Mais à les regarder se marrer jouer à être une version d’eux-même qui leur plaît et la devenir vraiment, je ressens quelque chose qui me secoue énormément : tous comme les élèves, je passe mes journées à côté d’adultes qui, pour la simple raison que nous évoluons dans un milieu qui tient debout par on ne sait quel miracle, cachent ce qui en eux flamboie.
« Soyez gentils », je dis tout le temps aux élèves. Soyez gentils parce que la vie est compliquée, parce que le monde serait putain de plus beau si on parvenait à l’être toutes et tous, parce qu’en fin de compte, c’est ce qui rend heureux. Toutes ces raisons là, je les connais, je les ai intégrées dans mon solfège personnel. Mais soyez gentils aussi parce que vous n’avez pas toujours idée à quel point, jour après jour, vous travaillez avec des ados devenus adultes, qui laissent à peine filtrer l’éclat de leurs lumières d’étoiles.

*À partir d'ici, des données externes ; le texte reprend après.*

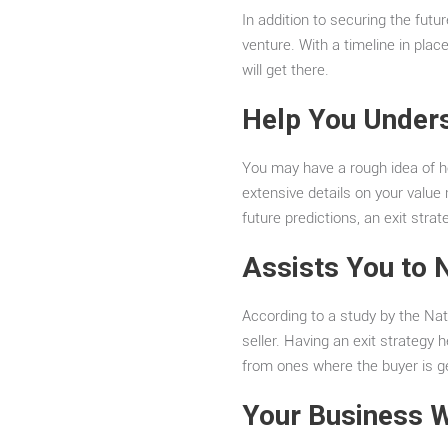
In addition to securing the futur
venture. With a timeline in plac
will get there.
Help You Under
You may have a rough idea of ho
extensive details on your value
future predictions, an exit str
Assists You to 
According to a study by the Nat
seller. Having an exit strategy h
from ones where the buyer is ge
Your Business W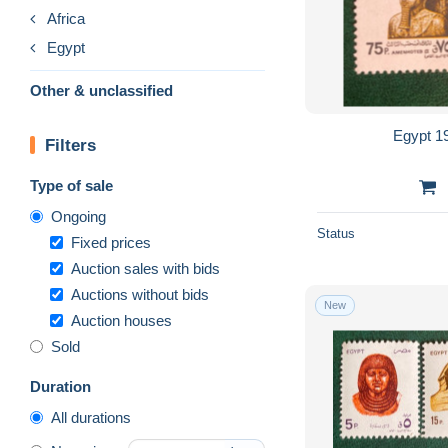
Africa
Egypt
Other & unclassified
Egypt 1
Filters
Type of sale
Ongoing
Status
Fixed prices
Auction sales with bids
Auctions without bids
New
Auction houses
Sold
Duration
All durations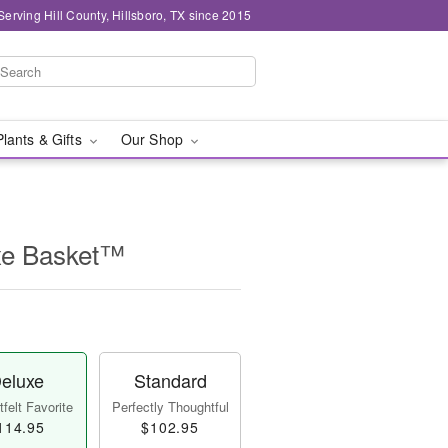
Serving Hill County, Hillsboro, TX since 2015
Plants & Gifts
Our Shop
uxe Basket™
eluxe
Standard
felt Favorite
Perfectly Thoughtful
114.95
$102.95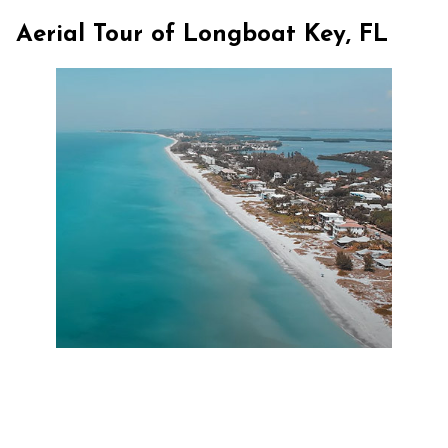
Aerial Tour of Longboat Key, FL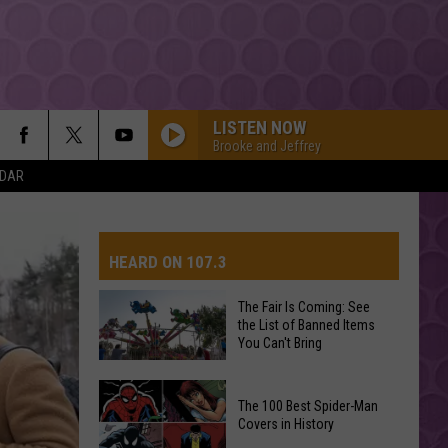
LISTEN NOW
Brooke and Jeffrey
NDAR
HEARD ON 107.3
The Fair Is Coming: See
the List of Banned Items
AYS
You Can't Bring
The
The 100 Best Spider-Man
Fair
Covers in History
Is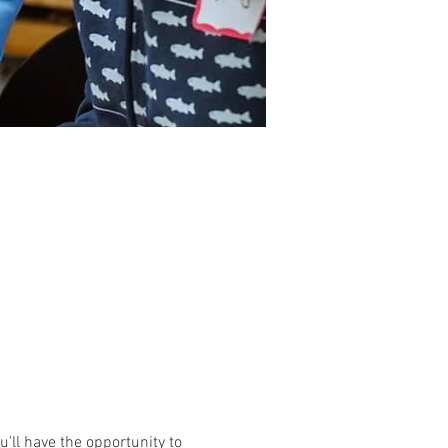
'll have the opportunity to 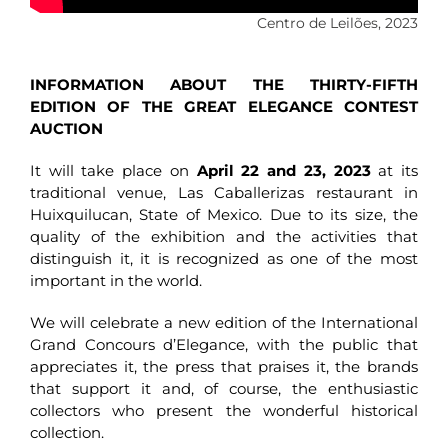
Centro de Leilões, 2023
INFORMATION ABOUT THE THIRTY-FIFTH
EDITION OF THE GREAT ELEGANCE CONTEST
AUCTION
It will take place on
April 22 and 23, 2023
at its
traditional venue, Las Caballerizas restaurant in
Huixquilucan, State of Mexico. Due to its size, the
quality of the exhibition and the activities that
distinguish it, it is recognized as one of the most
important in the world.
We will celebrate a new edition of the International
Grand Concours d’Elegance, with the public that
appreciates it, the press that praises it, the brands
that support it and, of course, the enthusiastic
collectors who present the wonderful historical
collection.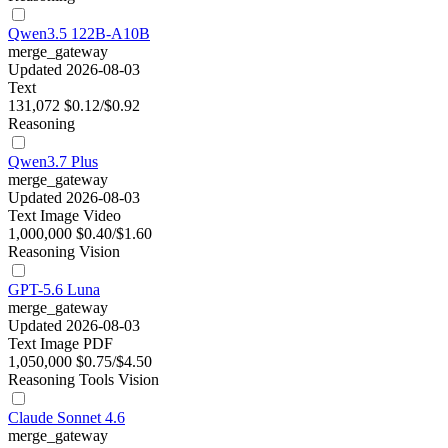
Qwen3.5 122B-A10B
merge_gateway
Updated 2026-08-03
Text
131,072
$0.12/$0.92
Reasoning
Qwen3.7 Plus
merge_gateway
Updated 2026-08-03
Text
Image
Video
1,000,000
$0.40/$1.60
Reasoning
Vision
GPT-5.6 Luna
merge_gateway
Updated 2026-08-03
Text
Image
PDF
1,050,000
$0.75/$4.50
Reasoning
Tools
Vision
Claude Sonnet 4.6
merge_gateway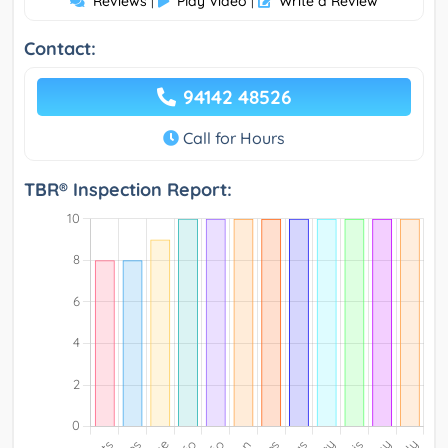
Reviews
Play Video
Write a Review
|
|
Contact:
94142 48526
Call for Hours
TBR® Inspection Report: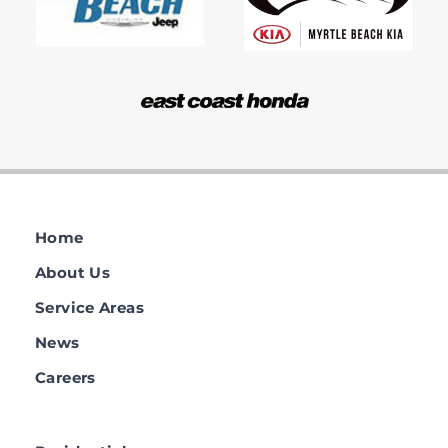
Home
About Us
Service Areas
News
Careers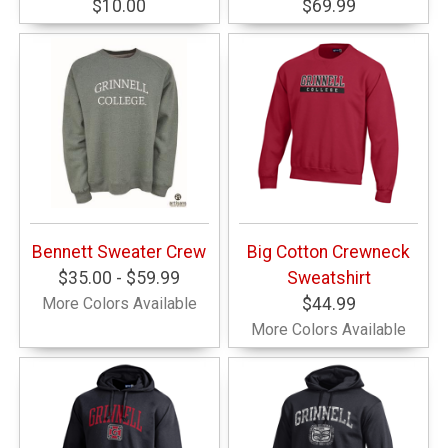
$10.00
$69.99
Bennett Sweater Crew
Big Cotton Crewneck
$35.00 - $59.99
Sweatshirt
More Colors Available
$44.99
More Colors Available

Je ne sais pas si c’est la fatigue, la frustration ou l’attendrissement – sûrement un subtil mélange des trois – mais je suis au bord des larmes, lors de cette évaluation de lecture sur L’Île du Crâne. Douze questions, allant du plus simple (Qualifier en deux adjectifs un personnage de votre choix) au légèrement plus complexe.
Et c’est une catastrophe quasi-intégrale, à l’exception d’une petite poignée de mômes.
Ce qui me donne envie de me rouler par terre en tapant des poings aléatoirement n’est pas qu’ils se plantent. A la limite, ils n’auraient pas bossé, pas lu, ils n’essayeraient pas, je pourrais en toute bonne conscience me dire qu’ils méritent ce qui leur arrive. Mais ça n’est pas le cas. Ils sont tous en train de se casser le ninin, et d’errer dans le labyrinthe de Groosham Grange. Gustav, qui passait le début de l’année à balancer des boulettes de papier pour ensuite hurler que ce n’était pas lui, a les doigts tellement crispés sur son bic que ses phalanges en deviennent blanche. Camilia, qui me regardaient jusque là comme si j’avais roulé sur son canari en tchippant ce qu’elle pouvait n’a pas relevé les yeux de sa feuille, à tel point que je crains un lumbago. Je ne parle même pas des élèves dont l’AESH est malade depuis dix jours, et qui tentent, qui de présenter impeccablement sa copie, qui de réunir quelques informations sur la couverture du texte.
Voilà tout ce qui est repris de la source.